Biraz evvel dayak yiyen eleman gelip oturuyor tam dibime. Kaşı yarılmış, dudağının kenarından incecik kan sızıyor. Elinde hâlâ yarım votka şişesi. Bir yudum alıp ağzını siliyor. Bu arada çenesindeki kan da temizlenmiş oluyor. Ayağa kalkıp şöyle bir dolanıyor. Beni birisine benzetmiş olacak ki “Oo! Sen burada mıydın yahu?” diye gelip bana sarılıyor. Votkadan ikram ediyor. Toprakla vücudumun birleştiği yere biraz votka döküyor. Meczup herhalde, diye düşünüyorum. Yok yok! Körkütük sarhoş ulan bu! Biraz da çenesi düşük sanırım. Anlatmaya başladı hemen. Benimle sohbet ediyor.
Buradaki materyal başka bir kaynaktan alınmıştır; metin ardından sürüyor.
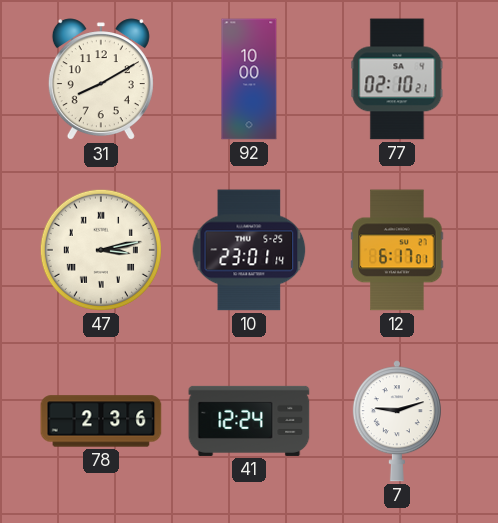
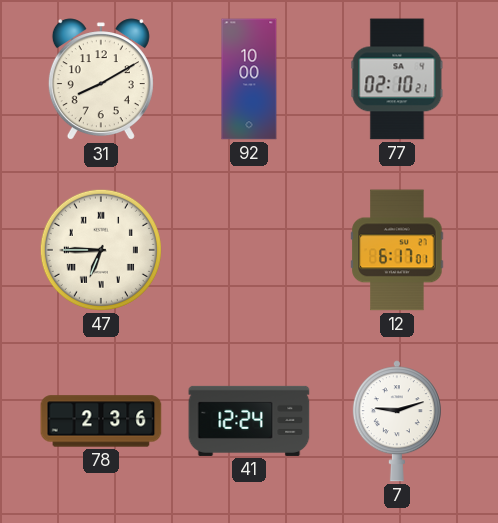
47: 3:13 -> 6:45
10: 23:01 -> none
Sevdiği bir kız varmış, adı Zehra’ymış. Normalde içmezmiş böyle ama Zehra onu terk edip bir de aradan daha bir ay geçmeden nişanlanınca kafası atmış. “İşte” diyor “birkaç saat önce yüzüğü taktı parmağına!” Yürek mi dayanırmış buna? İçimden “ne anlatıyorsun abicim sen” demek geçiyor ama ağaç olduğum için susuyorum…
Konuşamıyor olamama aldıran tek kişi ben değilim sanırım. Sarhoş herif de bir yanıt bekliyor benden. Hadi ben fıtrattandır diye kabullendim bunu ama o isyan etmeye başladı bana! Alkolün etkisiyle sağa sola kaymasını engelleyemediği ağzından dökülen gevşek kelimelerle bana çıkışıyor. “Konuşsana ulan!” “Zehra da seni seviyor desene” “Niye kimse beni dinlemiyor ulan? Niye kimse sen haklısın demiyor?” “Yakarım oğlum bu şehri!” “Yakarım ulan seni!”
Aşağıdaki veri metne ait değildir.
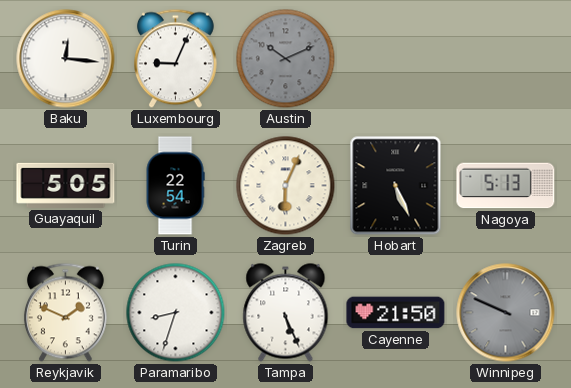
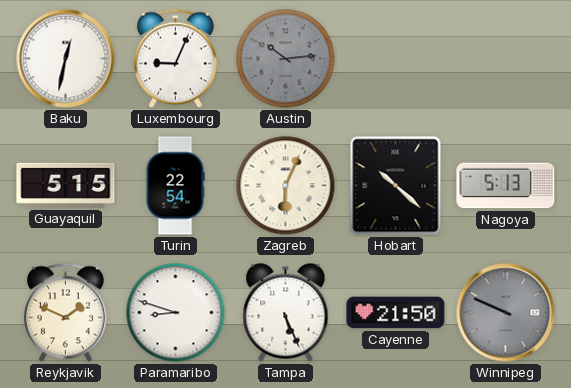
Baku: 12:16 -> 12:32
Austin: 10:11 -> 10:14
Guayaquil: 5:05 -> 5:15
Hobart: 5:26 -> 10:22
Paramaribo: 8:33 -> 8:48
Bu sözlerin üzerine cebinden, milyoncudan birkaç liraya alındığı belli olan gri renkte bir çakmak çıkartıyor. Birkaç sefer denedikten sonra çakmak yanıyor. Elini tehditvari sallıyor. O sırada parmakları çözülüyor. Çakmak yere düşüyor. Birden alevler etrafımı sarıyor. Ayyaş herif korkuyla geri atıyor kendini. Ateşi söndürmeye çalışsa da beceremiyor. Alevler çoktan bedenime tutunmuş bile! Adam, bari kendimi kurtarayım diye sendeleyerek uzaklaşıyor. Allah’ım! Ne günler geçirdim ne insanlar tanıdım…
Alevler iyice harlanıyor. Canım öyle acıyor ki! Kendini entelektüel diye tanıtan küpeli, uzun saçlı, sakallı, cılız oğlanın para kazanmak için yaptıkları tiyatro gösterisinin afişini bedenime zımbalarken duyduğum acı bunun yanında vız gelir! Halbuki o oğlana ne çok sövmüştüm canım yanarken. Bir de doğayı, ağaçları severim diye kızlara caka satıyordur diye çok söylenmiştim ardından…
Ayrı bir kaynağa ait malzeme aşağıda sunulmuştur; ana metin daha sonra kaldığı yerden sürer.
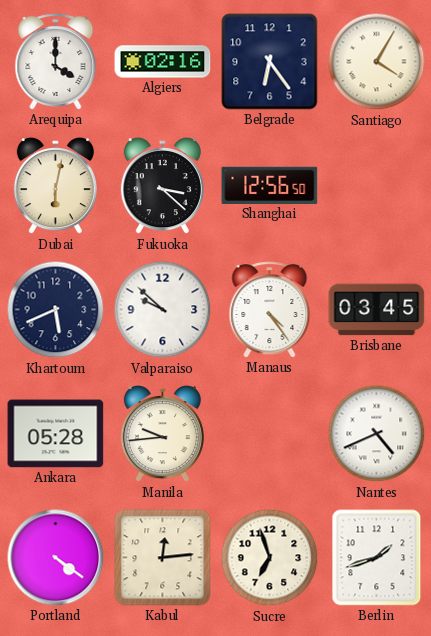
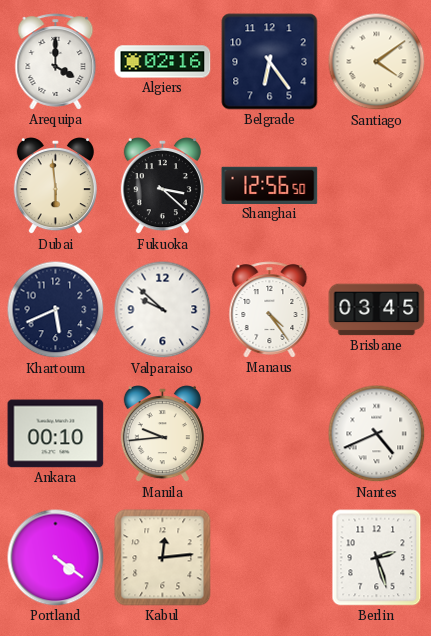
Santiago: 4:05 -> 4:09
Dubai: 6:02 -> 5:59
Ankara: 05:28 -> 00:10
Sucre: 6:57 -> none
Berlin: 1:42 -> 2:27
Devriye gezen polisler caddeden geçerken yardımıma yetişiyorlar. Hemen itfaiye çağırıyorlar ama itfaiye gelene kadar bedenimin çoğu yanıyor. Toprağa zar zor tutunuyorum. Kendimi yere atmamak için direniyorum. Gerçi, ben çabalasam ne olacak? Benden ümidi kesmişler artık. Bir motorlu testere bulunuyor. İncelmiş gövdemin toprağa en yakın yerinden dokunuyor bedenime. Saniyeler sonra kendimi Yüksel Caddesi’nin bağrında buluyorum. Beni dilim dilim doğruyorlar.
İşte, onca yıl sonra başıma gelenler. Şimdi, bir kamyonetin kasasında mezarıma götürülüyorum. Olan bu…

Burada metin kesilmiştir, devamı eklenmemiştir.